É óbvio que cabe a um político estar atento à realidade e esta chega a maior parte das vezes através dos media, uma realidade que já é em deferido, mas que de certa forma colmata a nossa falta no que a um dom de ubiquidade diz respeito. É óbvio que cabe a um político transmitir a sua mensagem e isso faz-se através dos meios disponíveis, hiperfigurados nos media. Mas, se cada um fizesse bem o seu trabalho não me pareceria haver tanto solavanco conversacional, mediático e político. É como se um fosse a Nêmesis do outro, ou, menos trágico, a memória um do outro.

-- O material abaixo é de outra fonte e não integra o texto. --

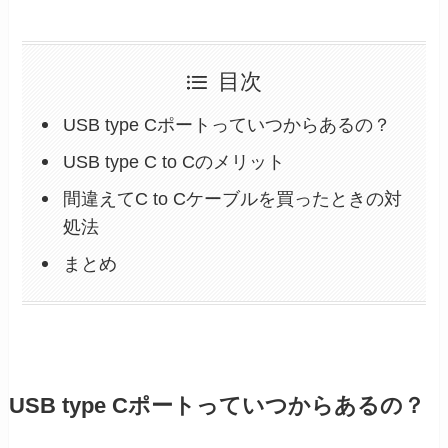
目次
USB type Cポートっていつからあるの？
USB type C to Cのメリット
間違えてC to Cケーブルを買ったときの対
処法
まとめ
USB type Cポートっていつからあるの？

Ora, esse movimento é desconcertante no que ao estabelecimento de modelos de pensamento e de acção diz respeito: demasiada informação para ser compreendida, demasiada cedência ao tempo descontínuo das notícias, demasiada similitude do discurso político ao discurso que cabe num título de jornal.

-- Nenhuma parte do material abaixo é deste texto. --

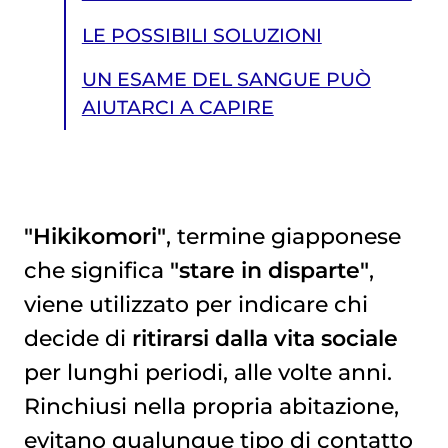
LE POSSIBILI SOLUZIONI
UN ESAME DEL SANGUE PUÒ
AIUTARCI A CAPIRE
"Hikikomori"
, termine giapponese
che significa
"stare in disparte"
,
UN ESAME DEL SANGUE PUÒ AIUTARCI A CAPIRE
viene utilizzato per indicare chi
decide di
ritirarsi dalla vita sociale
per lunghi periodi, alle volte anni.
Rinchiusi nella propria abitazione,
evitano qualunque tipo di contatto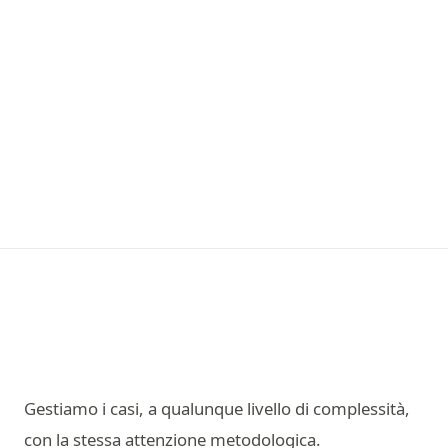
Gestiamo i casi, a qualunque livello di complessità,
con la stessa attenzione metodologica.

Assim arrastamo-nos para a notícia do jovem criminoso preso em Guantánamo, como se nunca tivéssemos tido notícias de Guantánamo que configuravam abusos jurídicos e éticos, depois giramos para as notícias de violência urbana, como se nunca tivéssemos sabido que esse tipo de confrontos é frequente, sobretudo num bairro que tem uma escola onde continuadamente os professores são "convidados" a silenciarem-se sobre a violência que sobre eles recai, e dos quais só se interessa o país das notícias quando um deles, por acidente ou por saturação aparece finalmente em primeiro plano, depois saltamos para a questão da proposta de produção de energia nuclear que entra na agenda por causa do preço do crude, mas, mesmo a propósito porque a crise é global, temos a notícia de que os portugueses gostam de brincar com um carrinho novo em folha, e vai daí dão que fazer à indústria automóvel e concessionários, depois cai um prédio ou arde outro e fala-se da falta de urbanismo como se não estivéssemos fartos de o saber, ou dos abusos dos dinheiros públicos em empresas privadas ou públicas, ou do enceramento do caso da pequenina Madeleine, como se não soubéssemos que as práticas de investigação dependem da sorte que se tem com a equipa que nos calha em destino, mais os seus humores, e menos o respeito por protocolos rigorosos e universais sobre os procedimentos habituais, isso mesmo acontecendo com a equipa médica quando chegamos ao hospital, ou com o advogado ou o juiz, o professor ou o senhor da repartição que nos vai atender, andamos sujeitos à lei da tômbola existencial.
Hoje li como o Deus monoteísta sobrevalorizou as suas qualidades, assemelhando-se à ideia de um Deus. Tão engraçada a ideia de um deus à procura da sua personalidade.
As notícias têm que ter este ritmo, para nos darem a ilusão que nos dão uma visão periscópica da realidade, mas ou nós lhe ficamos indiferentes, como quem olha sem reagir a areia a passar de um cone para o outro da ampulheta, ou como burro que não reage às zurzidelas da chibata nas orelhas, ou temos que exigir uma outra continuidade na solução dos problemas e no tratamento da notícia que não se compraz com a velocidade da informação-
Li hoje no Público uns textos muito simpáticos sobre Bronislaw Geremek. Não o conhecia, nem de nome. Escreveram que era um grande medievalista e um europeísta convicto. Teria pois uma noção de tempo de acção político curiosa. E tenho pena de não saber mais nada.
Al Gore, no livro já aqui citado, relaciona a perda do pensamento crítico com a perda de influência da imprensa se tomada proporcionalmente com a forte divulgação da mensagem por outros meios de comunicação. Mas eu julgo que nem será por aí, pois se é verdade que na palavra imprensa é-nos dado um tempo mais longo de reflexão, abrir um jornal pejado de opiniões, sem que estas remetam para as respectivas teorias que as fundamentam, podem ter igualmente um efeito suspensivo da razão.
Mas não é isso que também faço aqui neste espaço, contribuindo com mais desordem no universo do significado? É.